**Assignment**
Every entry should appear in your answer exactly as it does here.
##########
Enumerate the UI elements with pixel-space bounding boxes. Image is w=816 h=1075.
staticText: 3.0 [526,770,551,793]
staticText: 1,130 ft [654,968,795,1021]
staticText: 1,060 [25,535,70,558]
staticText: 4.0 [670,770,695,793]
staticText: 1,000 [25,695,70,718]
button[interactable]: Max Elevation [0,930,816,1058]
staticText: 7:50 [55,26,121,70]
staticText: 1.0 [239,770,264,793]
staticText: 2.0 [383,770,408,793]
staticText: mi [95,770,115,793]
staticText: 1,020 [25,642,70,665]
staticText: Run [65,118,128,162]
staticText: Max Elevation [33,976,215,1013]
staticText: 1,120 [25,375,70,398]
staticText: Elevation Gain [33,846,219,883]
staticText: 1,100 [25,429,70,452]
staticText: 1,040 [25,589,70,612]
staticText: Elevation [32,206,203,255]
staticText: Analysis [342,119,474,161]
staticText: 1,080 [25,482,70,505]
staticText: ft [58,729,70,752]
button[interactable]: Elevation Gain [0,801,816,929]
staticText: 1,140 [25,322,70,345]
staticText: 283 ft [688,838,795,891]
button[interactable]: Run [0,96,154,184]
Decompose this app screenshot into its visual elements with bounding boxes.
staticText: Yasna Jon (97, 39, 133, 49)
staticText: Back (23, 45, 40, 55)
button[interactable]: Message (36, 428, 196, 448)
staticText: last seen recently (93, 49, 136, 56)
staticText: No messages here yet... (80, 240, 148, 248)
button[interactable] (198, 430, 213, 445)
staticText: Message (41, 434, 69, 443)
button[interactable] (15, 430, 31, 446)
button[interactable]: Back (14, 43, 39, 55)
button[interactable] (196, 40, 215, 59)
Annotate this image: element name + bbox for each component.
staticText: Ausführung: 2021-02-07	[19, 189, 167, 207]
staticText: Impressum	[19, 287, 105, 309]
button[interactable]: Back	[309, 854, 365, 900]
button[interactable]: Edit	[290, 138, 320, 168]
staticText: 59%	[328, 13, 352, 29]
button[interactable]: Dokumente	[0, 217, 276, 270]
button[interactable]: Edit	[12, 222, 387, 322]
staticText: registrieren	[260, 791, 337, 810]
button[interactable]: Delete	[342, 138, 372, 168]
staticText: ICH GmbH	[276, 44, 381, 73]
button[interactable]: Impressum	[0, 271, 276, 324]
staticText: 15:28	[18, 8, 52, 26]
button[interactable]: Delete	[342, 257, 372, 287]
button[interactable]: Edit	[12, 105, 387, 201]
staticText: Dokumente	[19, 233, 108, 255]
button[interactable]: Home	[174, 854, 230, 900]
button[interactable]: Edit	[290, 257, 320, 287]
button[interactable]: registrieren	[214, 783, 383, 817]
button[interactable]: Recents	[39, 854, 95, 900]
##########
**Output below**
Enumerate the UI elements with pixel-space bounding boxes. Image is w=816 h=1075.
staticText: 3.0 [526,770,551,793]
staticText: 1,130 ft [654,968,795,1021]
staticText: 1,060 [25,535,70,558]
staticText: 4.0 [670,770,695,793]
staticText: 1,000 [25,695,70,718]
button[interactable]: Max Elevation [0,930,816,1058]
staticText: 7:50 [55,26,121,70]
staticText: 1.0 [239,770,264,793]
staticText: 2.0 [383,770,408,793]
staticText: mi [95,770,115,793]
staticText: 1,020 [25,642,70,665]
staticText: Run [65,118,128,162]
staticText: Max Elevation [33,976,215,1013]
staticText: 1,120 [25,375,70,398]
staticText: Elevation Gain [33,846,219,883]
staticText: 1,100 [25,429,70,452]
staticText: 1,040 [25,589,70,612]
staticText: Elevation [32,206,203,255]
staticText: Analysis [342,119,474,161]
staticText: 1,080 [25,482,70,505]
staticText: ft [58,729,70,752]
button[interactable]: Elevation Gain [0,801,816,929]
staticText: 1,140 [25,322,70,345]
staticText: 283 ft [688,838,795,891]
button[interactable]: Run [0,96,154,184]
Decompose this app screenshot into its visual elements with bounding boxes.
staticText: Yasna Jon (97, 39, 133, 49)
staticText: Back (23, 45, 40, 55)
button[interactable]: Message (36, 428, 196, 448)
staticText: last seen recently (93, 49, 136, 56)
staticText: No messages here yet... (80, 240, 148, 248)
button[interactable] (198, 430, 213, 445)
staticText: Message (41, 434, 69, 443)
button[interactable] (15, 430, 31, 446)
button[interactable]: Back (14, 43, 39, 55)
button[interactable] (196, 40, 215, 59)
Annotate this image: element name + bbox for each component.
staticText: Ausführung: 2021-02-07	[19, 189, 167, 207]
staticText: Impressum	[19, 287, 105, 309]
button[interactable]: Back	[309, 854, 365, 900]
button[interactable]: Edit	[290, 138, 320, 168]
staticText: 59%	[328, 13, 352, 29]
button[interactable]: Dokumente	[0, 217, 276, 270]
button[interactable]: Edit	[12, 222, 387, 322]
staticText: registrieren	[260, 791, 337, 810]
button[interactable]: Delete	[342, 138, 372, 168]
staticText: ICH GmbH	[276, 44, 381, 73]
button[interactable]: Impressum	[0, 271, 276, 324]
staticText: 15:28	[18, 8, 52, 26]
button[interactable]: Delete	[342, 257, 372, 287]
button[interactable]: Edit	[12, 105, 387, 201]
staticText: Dokumente	[19, 233, 108, 255]
button[interactable]: Home	[174, 854, 230, 900]
button[interactable]: Edit	[290, 257, 320, 287]
button[interactable]: registrieren	[214, 783, 383, 817]
button[interactable]: Recents	[39, 854, 95, 900]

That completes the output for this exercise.